States, the FCC and industry plan extensive outreach to reduce consumer confusion about changes to Lifeline that will allow the USF program for low-income people to get broadband and not just phone service, officials said on a Wednesday webinar staged by the National Regulatory Research Institute, the research arm of NARUC. "We think it's very important that we help in getting the word out … because there will be a lot of confusion," said Massachusetts Department of Telecommunications and Cable Commissioner Karen Charles Peterson. Lifeline tops the department’s list for planned outreach efforts, and the state government hopes the low-income program will play a big role in a state effort to increase broadband adoption, she said. The FCC plans to make copious amounts of information available through its website and other outreach venues, said Wireline Bureau Telecommunications Access Policy Division Chief Ryan Palmer. TracFone plans targeted communications to customers rather than a broad and generalized approach, said the company’s Corporate Counsel Stephen Athanson. AT&T sees potential for customer confusion because it will take some time for states to sync their programs with the federal program, said Executive Director-Public Policy Beth Fujimoto. She said the company supports a USTelecom reconsideration request pending at the FCC, including deferring the effective date of the streamlined eligibility criteria to give states more time to make necessary changes (see 1608090023). States won’t find a uniform method to implement the order, said Peterson. "Each state is unique and they're going to have to address it in their own way." The commissioner said one concern of states is what happens to consumers’ ability to call 911 if they're moved from voice to broadband plans. She said the issue is “hard to explain to the average citizen.” Massachusetts plans to work with consumers, industry and the FCC “to make sure a consumer doesn’t have to pick” between voice and broadband, she said.

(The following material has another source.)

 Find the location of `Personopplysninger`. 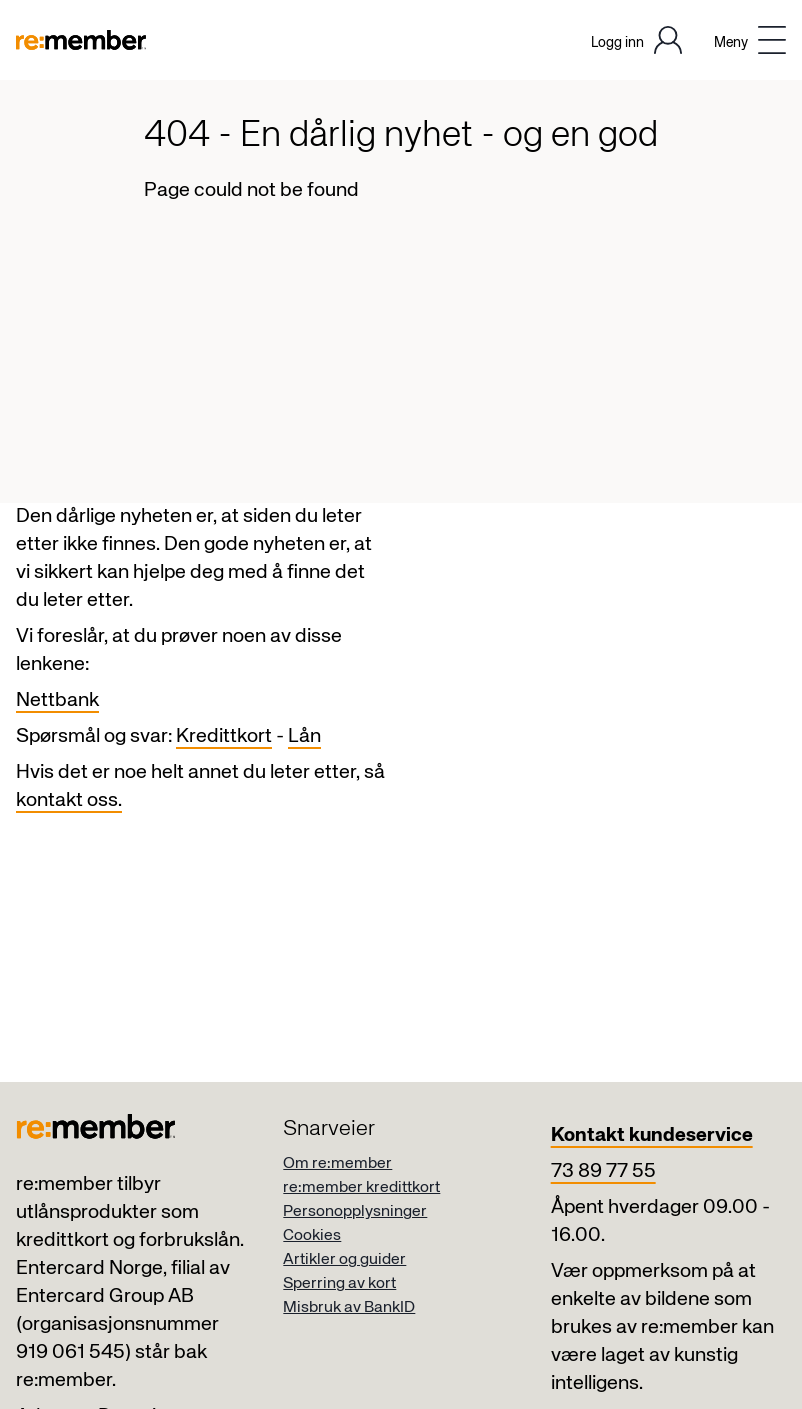 Personopplysninger is located at coordinates (355, 1212).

With the California legislative session racing to a finish, Gov. Jerry Brown (D) signed into law a bill aimed at improving call routing of wireless emergency calls. AB-1564 requires commercial mobile radio service providers to provide free access to local 911 service and route calls through the Department of the California Highway Patrol unless an alternate route meets certain requirements. It requires state and local government agencies to determine the most efficient routing of wireless 911 calls, with a statewide review and routing decision-making process to be completed annually. Other bills waiting to be signed include SB-1137, to define ransomware as a form of extortion; SB-745, which requires the California Public Utilities Commission to prioritize unserved housing developments and other changes to grant programs provided by the California Advanced Services Fund; and SB-215 and AB-2168, two parts of a proposed CPUC overhaul (see 1608110007). With a midnight legislative deadline having loomed Wednesday, the legislature was considering several other telecom and CPUC revamp measures. Tuesday, the Assembly Utilities and Commerce Committee unanimously concurred with Senate amendments to AB-2570, requiring the CPUC adopt a portability freeze rule for the state LifeLine program by Jan. 15, and SB-62, creating a new safety advocate office at the CPUC.